Она поняла по взгляду, встретившему её, что люди эти испытывали чувство более страшное, чем предсмертную муку. Им казалось, что они брошены, и они ненавидели и проклинали род людской, забывший того, кого нельзя предать и забыть: беспомощного человека, младенчески слабого, смертельно раненого солдата.
Девушка поняла, что испытали эти люди, увидев её. И чувство материнства, то чувство, что согревает всю жизнь человека на земле, наполнило всё её существо.
Она потащила одного, и второй спросил её:
— Вернёшься?
— Конечно,— сказала она. И она вернулась.
Потом и её снесли вниз, и она слышала, как врач, мельком посмотревший её, сказал:
— Жалко, молодое существо, щека, лоб, подбородок обожжены. Да боюсь, что правый глаз у неё повреждён. Надо её эвакуировать…
Когда бомбёжка на время утихла, Вера, лёжа в садике, видела своим уцелевшим глазом, как старый и привычный мир вновь заслонил мир, открывшийся ей в огне. Люди, выйдя из убежища, стали шуметь, распоряжаться, и она то и дело слышала начальственный покрикивающий басок, к которому привыкла за время работы в госпитале.
Всем, не только бывшим на левом берегу Волги, но и тем, кто находился в самом городе, казалось, что на заводах в эти часы происходило нечто ужасное, разгул разрушения.

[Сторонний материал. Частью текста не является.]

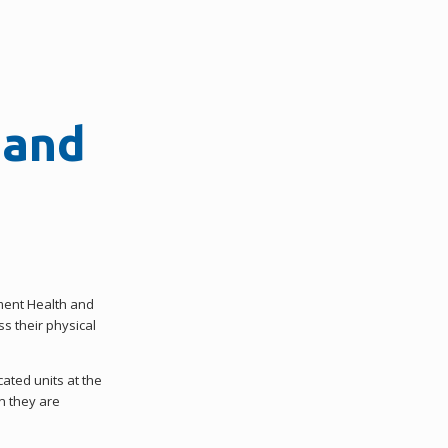
 and
tment Health and
s their physical
cated units at the
n they are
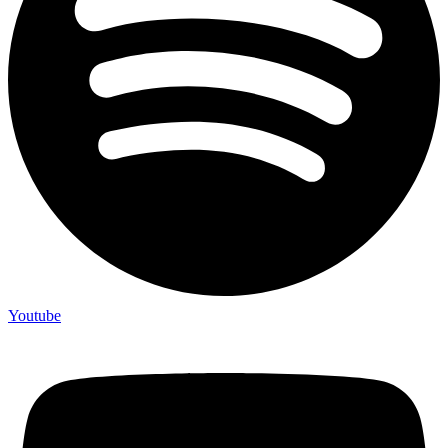
Youtube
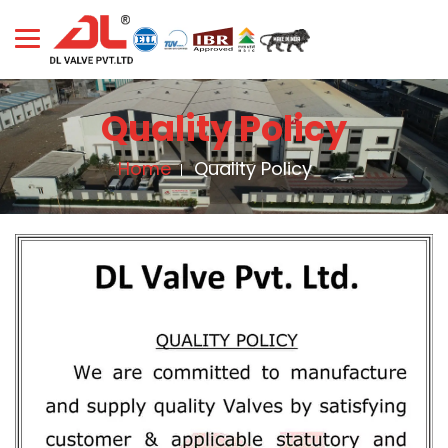
Quality Policy
Home
Quality Policy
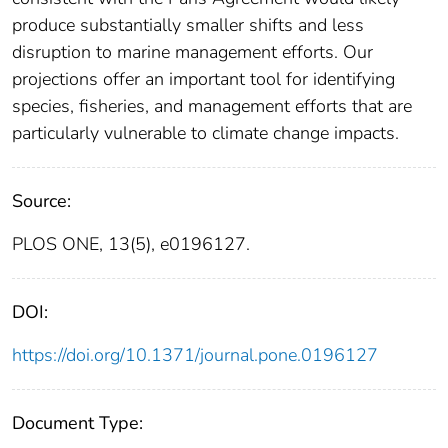
produce substantially smaller shifts and less
disruption to marine management efforts. Our
projections offer an important tool for identifying
species, fisheries, and management efforts that are
particularly vulnerable to climate change impacts.
Source:
PLOS ONE, 13(5), e0196127.
DOI:
https://doi.org/10.1371/journal.pone.0196127
Document Type:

И никому не приходило в голову, что все три завода — Тракторный, «Красный Октябрь» и «Баррикады» — продолжали работать, и нормальным ходом шёл ремонт танков, выпуск пушек и тяжёлых миномётов.
Все те, кто в эти часы направлял ход станков, сваривал автогеном, бил молотком заевшую деталь в поставленном в ремонт танке, управлял молотами и прессами,— всем им было трудно, но легче и лучше, чем ждущим в подвалах и бомбоубежищах свершения судьбы. В работе легче переносить опасность. Это хорошо знают чернорабочие войны — пехотинцы, сапёры, миномётчики, артиллеристы. Они знают это по опыту своей рабочей мирной жизни, где труд — смысл и радость бытия, утешение в лишениях и потерях.
Никогда Андреев не испытывал подобного чувства… Оно было несравнимо ни с тем, что он переживал, когда вернулся вновь на работу, ни с теми часами беспричинного счастья, которые выпадали ему в пору молодости.
Он переживал своё прощание с женой, вспоминал тот недоумевающий, робкий взгляд не старухи, а ребёнка, каким она в последний раз посмотрела на задёрнутые занавеской окна, на запертую дверь опустевшего дома и на лицо человека, с которым прожила сорок лет. Он вновь видел затылок и смуглую шею внука, шедшего к пристани рядом с Варварой Александровной, и слёзы застилали ему глаза, в тумане исчезал дымный полусумрак цеха…
Тяжело перекатывали волны взрывов по гулким цехам, цементный пол и стальные перекрытия тряслись, от исступлённого рёва зенитной артиллерии вздрагивали каменные чаши-печи, полные стали.